# Meeresangeln in Ägypten/Hurghada ???



## birco1 (27. Februar 2005)

Hallo !

Ich poste den Beitrag hier nochmal rein, da ich im anderen Forumbereich keine Antworten bekam ;+ ! 
Brauch man für's angeln in der im Titel genannten Region ne besondere Erlaubniss oder sogar ne Fischereiprüfüng ??? 

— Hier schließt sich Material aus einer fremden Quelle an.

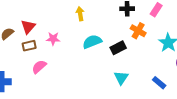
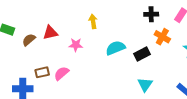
yellow arrow: (80, 14) -> (93, 21), moved
red triangle: (28, 27) -> (50, 33), turned 35
brown rectangle: (29, 46) -> (42, 72), moved

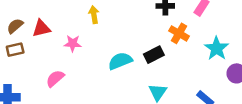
brown semicircle: (29, 40) -> (15, 26), moved
cyan semicircle: (115, 48) -> (120, 61), moved
brown rectangle: (42, 72) -> (15, 50), moved

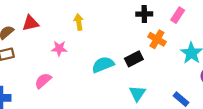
red triangle: (41, 28) -> (30, 23), moved

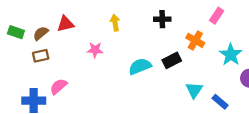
black cross: (144, 14) -> (162, 19), moved
pink semicircle: (43, 81) -> (58, 86), moved
cyan triangle: (137, 93) -> (194, 90), moved

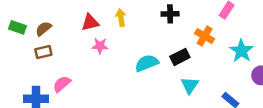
red triangle: (65, 24) -> (90, 23), moved
cyan triangle: (194, 90) -> (190, 85), moved

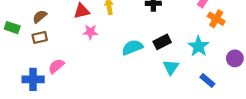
green rectangle: (18, 27) -> (12, 28), moved
orange cross: (205, 36) -> (216, 19), moved
cyan star: (241, 51) -> (198, 46), moved

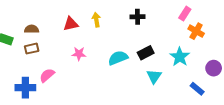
brown semicircle: (40, 17) -> (32, 29), turned 40
pink star: (90, 32) -> (79, 54), moved
blue rectangle: (207, 80) -> (197, 89), moved

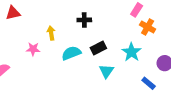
black cross: (137, 17) -> (84, 20), moved
yellow arrow: (96, 20) -> (51, 33), moved
red triangle: (71, 24) -> (13, 13), moved

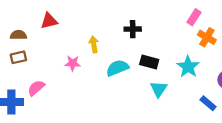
black rectangle: (98, 48) -> (149, 62), turned 42

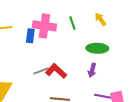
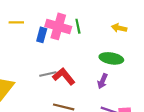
yellow arrow: (100, 19) -> (119, 28), turned -48
green line: (72, 23) -> (78, 26), moved

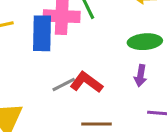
blue rectangle: (42, 35) -> (42, 33), size x1.6

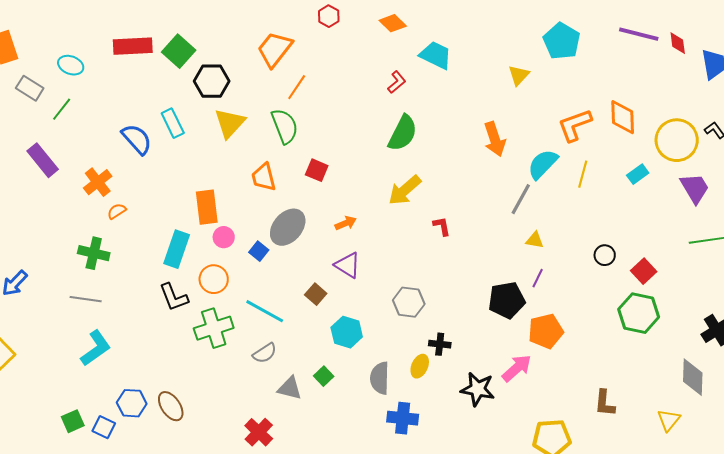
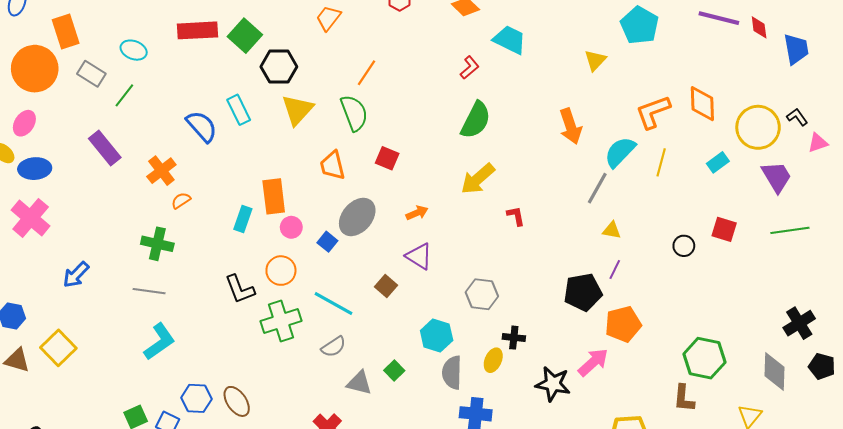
orange trapezoid: (275, 49) -> (328, 18), moved, size x0.7
cyan rectangle: (177, 249) -> (243, 219), moved, size x0.7
red square: (644, 271) -> (724, 229), moved, turned -30
green hexagon: (639, 313) -> (704, 358), moved
cyan hexagon: (347, 332) -> (437, 335), moved

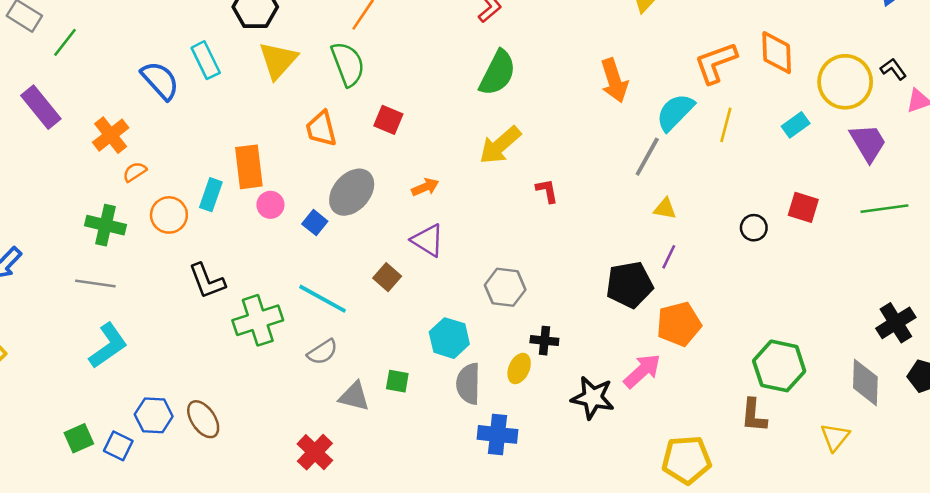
orange circle: (281, 271) -> (169, 215), moved
green square: (394, 371) -> (397, 381), turned -36

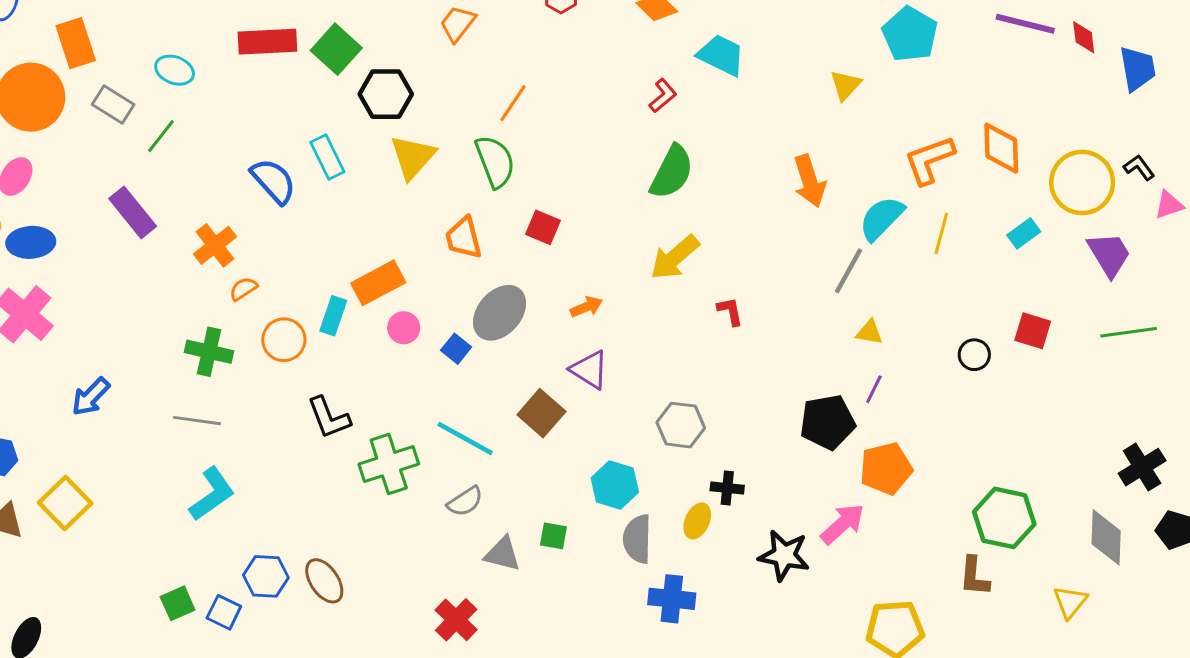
orange rectangle: (249, 167) -> (378, 283), turned 69
brown square: (387, 277) -> (541, 413), size x1.4

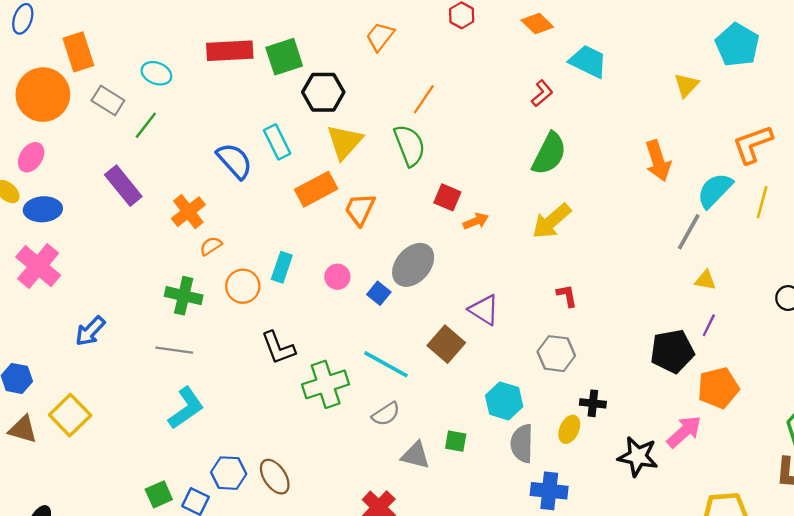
green square: (336, 49) -> (284, 57), turned 30
orange trapezoid: (464, 238) -> (360, 209), moved, turned 39
orange rectangle: (378, 283) -> (316, 189), moved
orange arrow: (586, 307) -> (476, 221), moved
red L-shape: (730, 311) -> (567, 296), moved

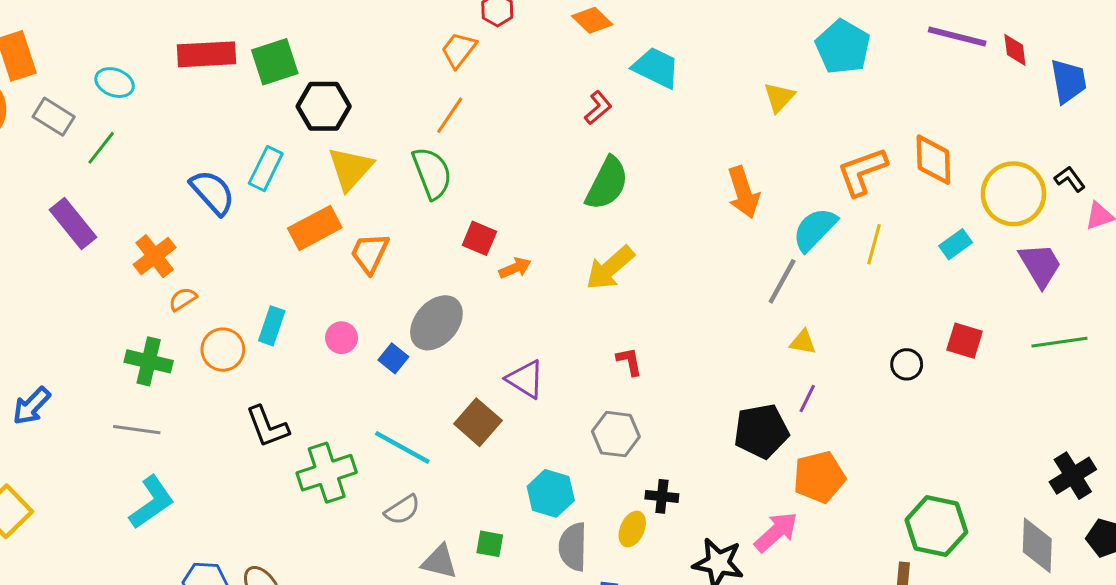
orange trapezoid: (380, 37) -> (459, 50), moved
cyan rectangle: (277, 142) -> (266, 169), turned 52

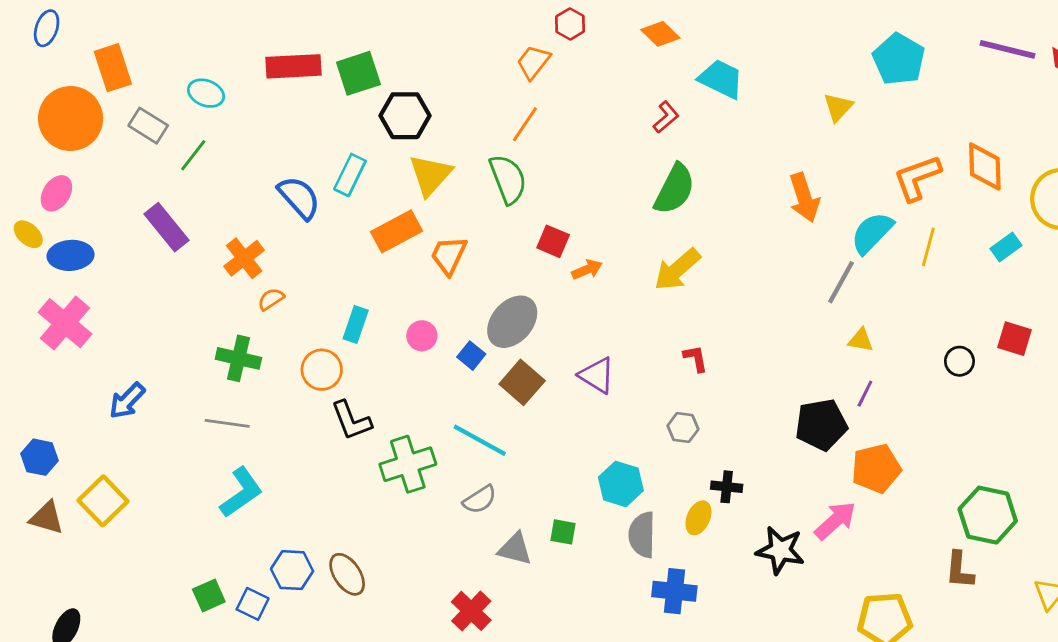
orange circle: (223, 350) -> (322, 370), moved
brown square: (478, 422) -> (522, 382), moved
gray hexagon: (616, 434) -> (683, 428), size x0.7

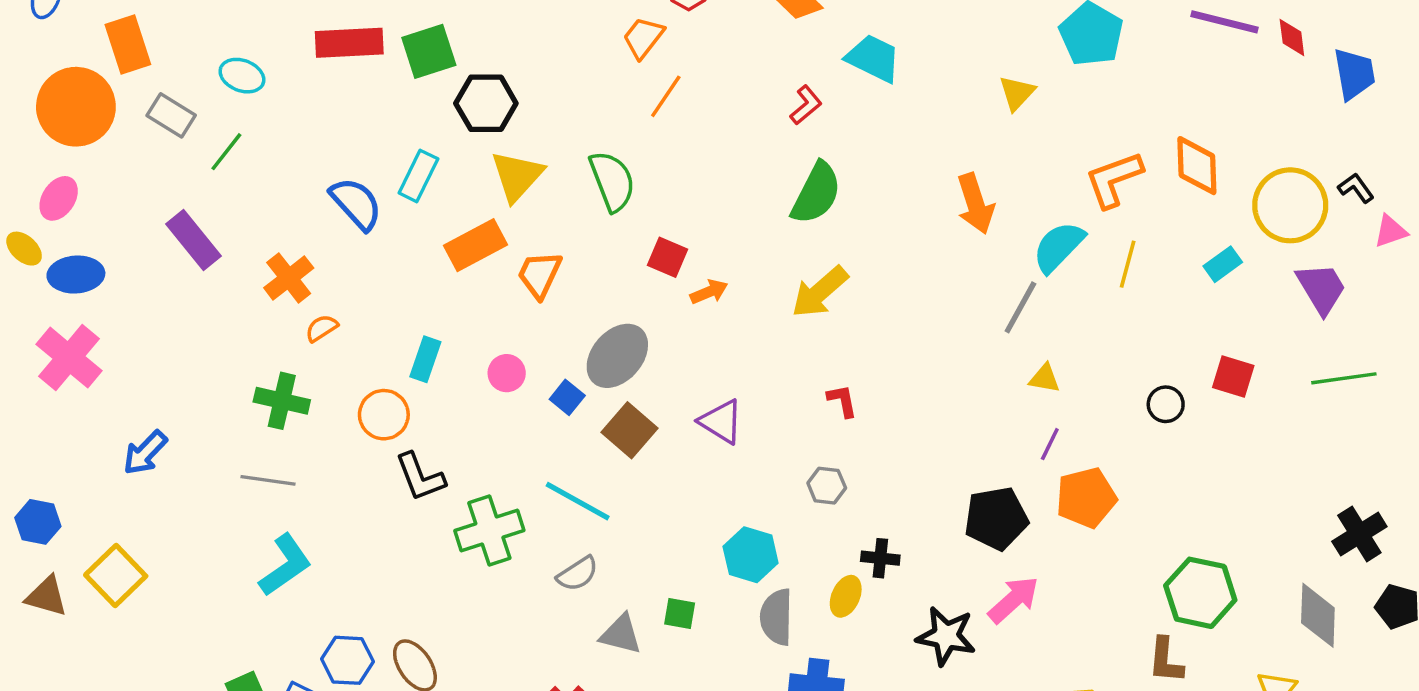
orange line: (525, 124) -> (666, 96), moved
black pentagon: (821, 425) -> (996, 518), moved
orange pentagon: (876, 468) -> (1086, 498), moved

                                       greetz birco1


----------



## Forellenudo (27. Februar 2005)

*AW: Meeresangeln in Ägypten/Hurghada ???*

Schau mal auf meiner Hompage unter "Berichte"dort steht mein Bericht vom Angeln in Hurgahda,fliege am 18 März wieder dahin.


----------



## birco1 (27. Februar 2005)

*AW: Meeresangeln in Ägypten/Hurghada ???*

Ok, danke ! Werde ich mal nachlesen ! Viel Spaß und Petri Heil in Ägypten ;-) !


----------



## birco1 (28. Februar 2005)

*AW: Meeresangeln in Ägypten/Hurghada ???*

Hab mir mal dein Bericht durchgelesen ! Ist schon echt interessant, was man alles aus'm Meer holen kann ;-) ! Aber der Bericht beantwortet noch immer nicht meine Frage, ob ich für's Angeln in Ägypten ne Erlaubniss benötige !
Wäre euch echt sehr dankbar, wenn mir mal jemand die Frage beantworten könnte .


----------



## Forellenudo (28. Februar 2005)

*AW: Meeresangeln in Ägypten/Hurghada ???*

Du brauchst keine Erlaubnis,nur wird es nicht gerne gesehen wenn du in der nähe vom Hotelstrand angelst,solltes dann da Angeln wo kein Hotel ist.


----------



## birco1 (1. März 2005)

*AW: Meeresangeln in Ägypten/Hurghada ???*

Ok danke für die Info bezüglich der Hotelstrände !


----------